Ouvi meu filho ditando a senha da minha conta poupança para a esposa dele de madrugada; fingi estar dormindo, mas 50 minutos depois o caixa mostrou a eles quem era o verdadeiro tolo.

Parte 1

À 1h30 da manhã, dentro de uma casa modesta no bairro de Lincoln Park, em Chicago, tudo estava quase em silêncio. Apenas o latido fraco de um cachorro vira-lata ao longe perturbava a escuridão. Em seu quarto, Evelyn, de sessenta e cinco anos, abriu os olhos de repente. Não foi um barulho alto que a acordou, mas um sussurro baixo e venenoso que se insinuava através da fina parede entre seu quarto e o quarto de hóspedes.

Evelyn prendeu a respiração e escutou atentamente. Era a voz de Jason — seu único filho, o rapaz por quem ela havia se sacrificado durante quarenta e cinco anos. Ela trabalhava em fogões quentes de lanchonetes desde as quatro da manhã, fazendo sopa e pão caseiro até que as juntas de suas mãos ficassem rígidas para sempre.

“Tire tudo, querida”, sussurrou Jason do quarto ao lado. “Minha mãe tem mais de cinquenta mil dólares nesse cartão. Ela dorme profundamente. Só vai perceber amanhã à tarde.”

Evelyn ficou completamente imóvel enquanto o frio se espalhava por seu corpo. Aquele arrepio não vinha do ar da noite. Vinha da dor de perceber que alguém que ela amava estava lhe dilacerando o coração. Aquele dinheiro não era para férias, roupas caras ou entretenimento.

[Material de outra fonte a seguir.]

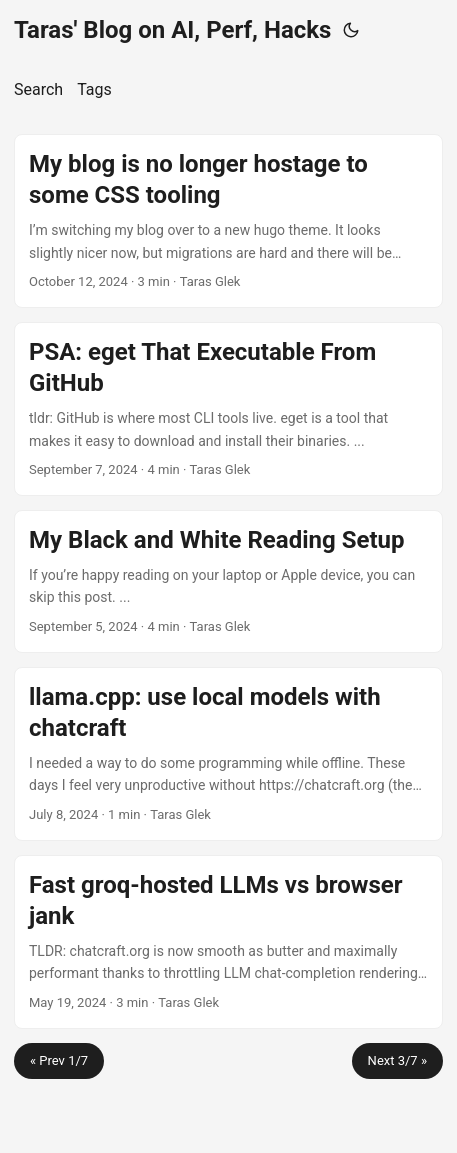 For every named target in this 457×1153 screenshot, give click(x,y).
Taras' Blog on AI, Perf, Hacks (172, 30)
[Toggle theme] (351, 30)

Era a sua economia de uma vida inteira — seu fundo de emergência médica, o dinheiro do IPTU, o dinheiro para as compras do supermercado e a promessa que fizera a si mesma de nunca precisar implorar a ninguém por ajuda na velhice.

“Vou te dar o PIN”, continuou Jason. “Anote com cuidado. Quatro, sete, nove…”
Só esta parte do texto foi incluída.